In Pidgeon v. Turner, a trial judge rebuffed challenges to Houston Mayor Sylvester Turner’s order for spousal benefits to municipal employees in valid same-sex marriages. In the wake of GOP outrage, the Texas Supreme Court vacated the ruling and remanded for a reconsideration of how seriously to read Obergefell. Notwithstanding Pavan, the court said that Obergefell “did not hold that states must provide the same publicly funded benefits to all married persons.”
For a federal example, the immigration code provides that a child of a married couple is an American citizen if either spouse is a citizen and has resided for a period of time in the United States. Like Arkansas, the Trump Administration has rewritten the statute to deny citizenship to the child of a married same-sex couple where the citizen is not the biological parent. On the eve of Bostock, the Trump HHS revoked an Obama HHS rule assuring sex and gender minorities protection under the Affordable Care Act’s bar to sex discrimination in health care. Like the immigration discrimination, this issue should end up in federal court.
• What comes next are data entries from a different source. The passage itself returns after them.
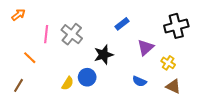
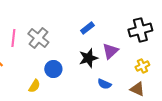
black star: (104, 55) -> (88, 58), moved
yellow cross: (168, 63) -> (142, 66), moved, turned 32
blue circle: (87, 77) -> (53, 69), moved

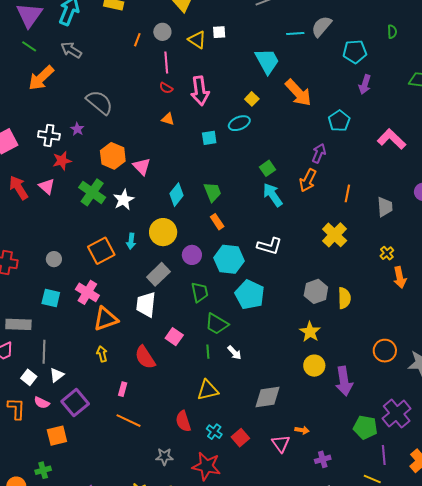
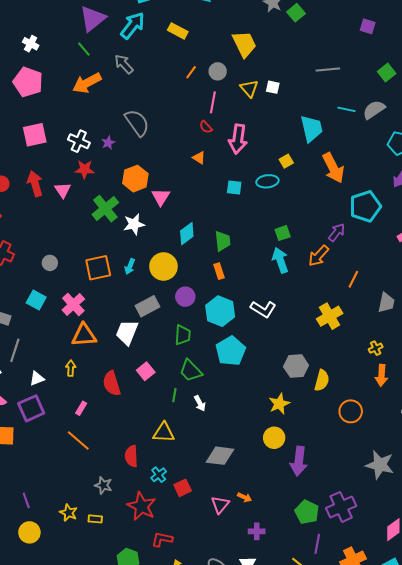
cyan pentagon: (339, 121) -> (365, 206), size x1.4
orange circle: (385, 351) -> (351, 411), moved
white triangle: (57, 375) -> (37, 378), moved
3. Evolution of Religion—Yet Liberty-Equality Clashes Loom
Episcopalians, Reform Jews, Quakers, Congregationalists, and many Presbyterians, Lutherans, Methodists, and Evangelicals have embraced marriage equality. Even traditionalist denominations such as the Catholic Church and the Church of Jesus Christ have rejected previous pronouncements that treated sexual and gender variation as malignant and have advocated tolerance for these minorities.
Same-sex marriage is affecting American religions, primarily as a result of pressure from its membership rather than from the government.
Ironically, both the Southern Baptist Convention, which was slow to condemn apartheid, and Black Baptist churches, which were on the front lines of the civil rights movement, have moved most cautiously. Yet an increasing number of Baptists, such as Reverend Delman Coates and Bishop Donté Hickman, have supported civil marriage equality based upon their study of Scripture.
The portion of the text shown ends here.